The concept has been expanded continuously since its introduction and now includes not only the reduction of greenhouse gas emissions through avoided deforestation, but also through forest conservation, sustainable forest management and afforestation. These additional options are symbolized by the “plus” in REDD+. Another conceptual shift is expressed by the terms “jurisdictional REDD+” and “landscape REDD+”. At the landscape level, the reduction of emissions from agriculture is to be combined with forest protection.

While the focus of REDD+ was initially on individual projects financed by the private sector or international nature conservation organizations, it has since shifted to public administrative units such as federal states, provinces or even entire countries. This approach is intended to ensure that deforestation that is prevented within a REDD+ project is not merely pushed into adjacent areas, thus resulting in REDD+ not affecting total deforestation. The trend toward REDD+ measures within the framework of more comprehensive land use concepts instead of isolated individual measures by the private sector pursues the same objective. However, the focus on administrative units such as states or provinces inevitably shifts the emphasis of REDD+ from private to public actors: State institutions play a key role in jurisdictional REDD+ programs, while REDD+ projects initiated by private actors are integrated into such state programs. The more private sector REDD+ projects exist in a given area prior to the development of such jurisdictional REDD+ programs, the trickier this integration.  This shift brings to light a number of contradictions with regard to the original objectives of REDD+ (see Market-compliant forest conservation for a discussion of those inconsistencies).

The role of the private sector as a source of financing for REDD+ is overestimated

A key argument by REDD+ advocates has been that public funds alone would not be sufficient to finance the required reduction of deforestation. The financial contribution of the private sector to measures to reduce forest loss was thus presented as pivotal for the success of REDD+.

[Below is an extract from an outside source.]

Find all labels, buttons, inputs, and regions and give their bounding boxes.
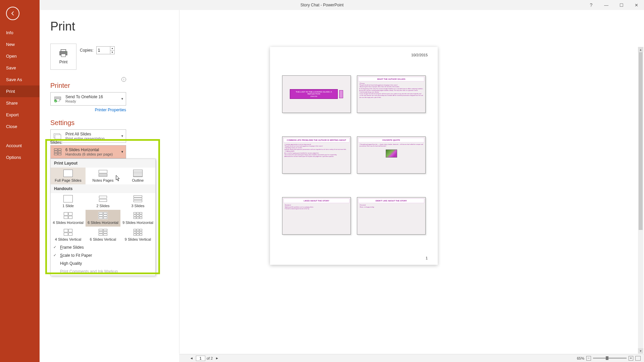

This expected private sector financial contribution has not yet materialized, even though REDD+ was primarily designed to involve the private sector in the financing of the mechanism, either as a buyer of offset credits or as an investor in REDD+ measures. A comprehensive study by CIFOR, a renowned forestry research institute, shows that since the introduction of REDD+, around 90 percent of its funding has come from public sources.  With the shift to REDD+ programs under state administration, the argument that the private sector is indispensable as a financier of REDD+ is becoming ever less persuasive: Beyond the purchase of carbon credits, substantial financial contributions from the private sector to REDD+ programs managed and implemented by public agencies are unlikely.

Carbon trading, however, is the most controversial element of REDD+. In response to the broad rejection of trading in such offset credits, industrialized countries are therefore increasingly arguing that REDD credits do not necessarily have to be tradable, but could serve only as 'accounting unit', to document the emission reduction achieved. In this case, however, it remains unclear how private investors are to be involved in the financing of REDD+ measures. REDD+ proponents have yet to explain what the shift toward REDD+ programs under public leadership means for the REDD+ approach: One of their central arguments in favor of REDD+ was that the public sector by itself did not have sufficient financial resources to stop the overexploitation of forests. Did this argument lack a sound basis from the outset? Or does a move toward REDD+ programs under public management mean the goal has been abandoned of making REDD+ an effective instrument against deforestation – an instrument that was said to succeed where previous international efforts to protect tropical forests have failed? What remains after more than a decade of experience with REDD+ is the observation that the private sector’s contribution to financing REDD+ has been negligible.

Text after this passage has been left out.